Añade que la cartera “ordenó estrictas inspecciones en todo el país de canales y vías fluviales con visitas en el terreno, redactar informes con fuerza legal y “a adoptar medidas prácticas inmediatas contra quienes contaminen las vías fluviales o amenacen la salud pública”.
La directiva instruye a las dependencias de la cartera a incrementar los trabajos de mantenimiento de canales y drenajes entre ellos la remoción de hierbas, basuras y otros desechos para que el agua llegue a los campesinos en las cantidades requeridas y los tiempos programados.

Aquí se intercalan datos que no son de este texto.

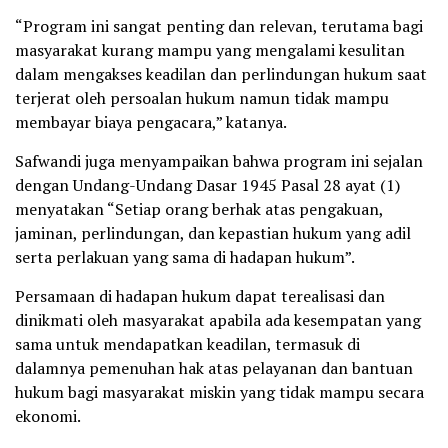
“Program ini sangat penting dan relevan, terutama bagi
masyarakat kurang mampu yang mengalami kesulitan
dalam mengakses keadilan dan perlindungan hukum saat
terjerat oleh persoalan hukum namun tidak mampu
membayar biaya pengacara,” katanya.
Safwandi juga menyampaikan bahwa program ini sejalan
dengan Undang-Undang Dasar 1945 Pasal 28 ayat (1)
menyatakan “Setiap orang berhak atas pengakuan,
jaminan, perlindungan, dan kepastian hukum yang adil
serta perlakuan yang sama di hadapan hukum”.
Persamaan di hadapan hukum dapat terealisasi dan
dinikmati oleh masyarakat apabila ada kesempatan yang
sama untuk mendapatkan keadilan, termasuk di
dalamnya pemenuhan hak atas pelayanan dan bantuan
hukum bagi masyarakat miskin yang tidak mampu secara
ekonomi.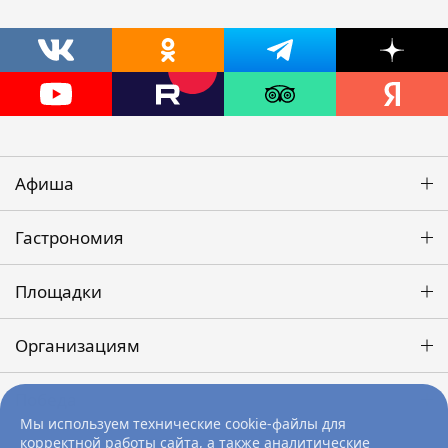
Афиша
Гастрономия
Площадки
Организациям
Победа
Мы используем технические cookie-файлы для
корректной работы сайта, а также аналитические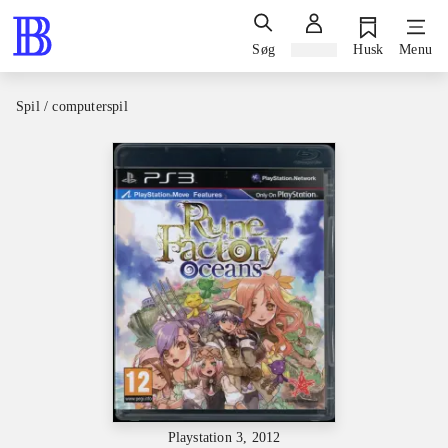
Søg
Log ind
Husk
Menu
Spil / computerspil
Playstation 3, 2012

Las inundaciones del Nilo, provocadas por el monzón, entre mayo y agosto arrastran materia orgánica que fertiliza las tierras egipcias y alimentan los cultivos de cereales, están controladas desde mediados del siglo XX gracias a la construcción de la represa de Aswan, obra titánica construida bajo el liderazgo del extinto líder egipcio Gamal Abdel Nasser.